Among the records, which lines hold the word "seat"? Pick them out.

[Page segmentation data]
********************
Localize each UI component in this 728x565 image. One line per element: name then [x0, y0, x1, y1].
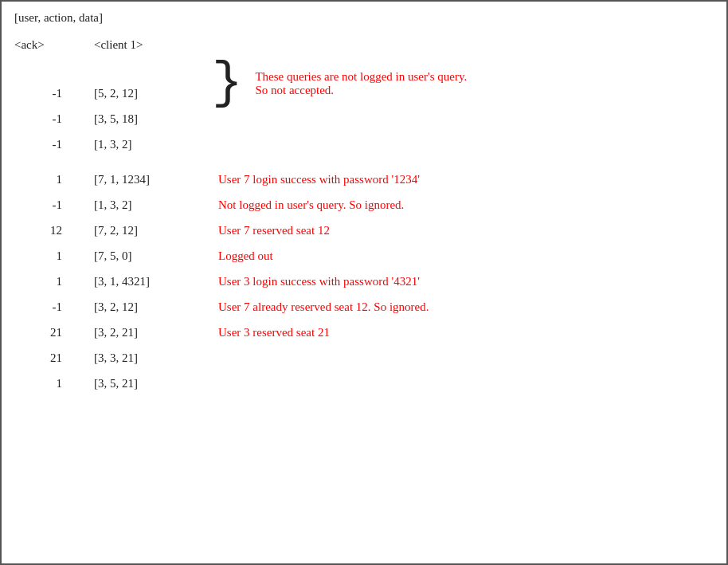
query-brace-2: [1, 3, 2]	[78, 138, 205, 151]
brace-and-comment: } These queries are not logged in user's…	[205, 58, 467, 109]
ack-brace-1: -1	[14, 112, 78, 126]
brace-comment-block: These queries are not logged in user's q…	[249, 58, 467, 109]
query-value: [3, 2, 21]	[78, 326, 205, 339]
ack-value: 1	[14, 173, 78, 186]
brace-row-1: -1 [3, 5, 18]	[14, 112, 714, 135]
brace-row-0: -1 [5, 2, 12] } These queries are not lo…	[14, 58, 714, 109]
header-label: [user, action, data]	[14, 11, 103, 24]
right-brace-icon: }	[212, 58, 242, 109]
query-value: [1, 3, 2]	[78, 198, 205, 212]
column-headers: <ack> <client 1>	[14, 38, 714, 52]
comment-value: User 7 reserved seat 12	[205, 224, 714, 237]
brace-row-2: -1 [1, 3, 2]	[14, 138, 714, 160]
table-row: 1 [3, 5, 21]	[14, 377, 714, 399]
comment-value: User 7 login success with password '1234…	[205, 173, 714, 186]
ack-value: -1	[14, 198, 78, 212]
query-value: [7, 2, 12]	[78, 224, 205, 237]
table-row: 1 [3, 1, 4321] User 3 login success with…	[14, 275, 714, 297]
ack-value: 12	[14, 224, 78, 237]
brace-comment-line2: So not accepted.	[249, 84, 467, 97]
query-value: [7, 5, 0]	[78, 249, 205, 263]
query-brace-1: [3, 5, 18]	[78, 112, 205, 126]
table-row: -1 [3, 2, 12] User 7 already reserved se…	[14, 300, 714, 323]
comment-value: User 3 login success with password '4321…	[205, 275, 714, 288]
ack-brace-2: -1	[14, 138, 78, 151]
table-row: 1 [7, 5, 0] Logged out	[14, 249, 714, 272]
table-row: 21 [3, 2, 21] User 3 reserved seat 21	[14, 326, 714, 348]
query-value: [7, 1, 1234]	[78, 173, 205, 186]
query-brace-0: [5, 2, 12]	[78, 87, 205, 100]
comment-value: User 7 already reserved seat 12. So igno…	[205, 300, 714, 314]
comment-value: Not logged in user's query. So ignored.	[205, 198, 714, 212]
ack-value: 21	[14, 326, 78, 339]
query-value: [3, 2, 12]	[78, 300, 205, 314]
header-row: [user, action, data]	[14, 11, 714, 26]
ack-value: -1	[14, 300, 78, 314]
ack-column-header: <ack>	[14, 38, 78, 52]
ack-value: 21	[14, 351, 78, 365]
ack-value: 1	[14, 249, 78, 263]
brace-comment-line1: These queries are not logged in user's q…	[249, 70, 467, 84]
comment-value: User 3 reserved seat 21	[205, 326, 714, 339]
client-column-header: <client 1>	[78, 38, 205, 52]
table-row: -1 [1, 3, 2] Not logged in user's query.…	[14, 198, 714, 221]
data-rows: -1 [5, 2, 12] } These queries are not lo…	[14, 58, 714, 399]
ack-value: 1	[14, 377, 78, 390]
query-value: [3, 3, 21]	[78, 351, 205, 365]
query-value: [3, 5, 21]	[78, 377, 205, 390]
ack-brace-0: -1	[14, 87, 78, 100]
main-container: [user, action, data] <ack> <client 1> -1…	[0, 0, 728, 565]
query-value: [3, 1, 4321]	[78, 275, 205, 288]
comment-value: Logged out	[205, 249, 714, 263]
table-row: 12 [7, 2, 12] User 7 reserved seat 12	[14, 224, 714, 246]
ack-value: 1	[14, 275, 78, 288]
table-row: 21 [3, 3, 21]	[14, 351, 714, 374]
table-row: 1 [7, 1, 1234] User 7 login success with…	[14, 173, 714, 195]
********************
### Output below
comment-value: User 7 reserved seat 12	[205, 224, 714, 237]
table-row: 21 [3, 2, 21] User 3 reserved seat 21	[14, 326, 714, 348]
comment-value: User 7 already reserved seat 12. So igno…	[205, 300, 714, 314]
comment-value: User 3 reserved seat 21	[205, 326, 714, 339]
table-row: 12 [7, 2, 12] User 7 reserved seat 12	[14, 224, 714, 246]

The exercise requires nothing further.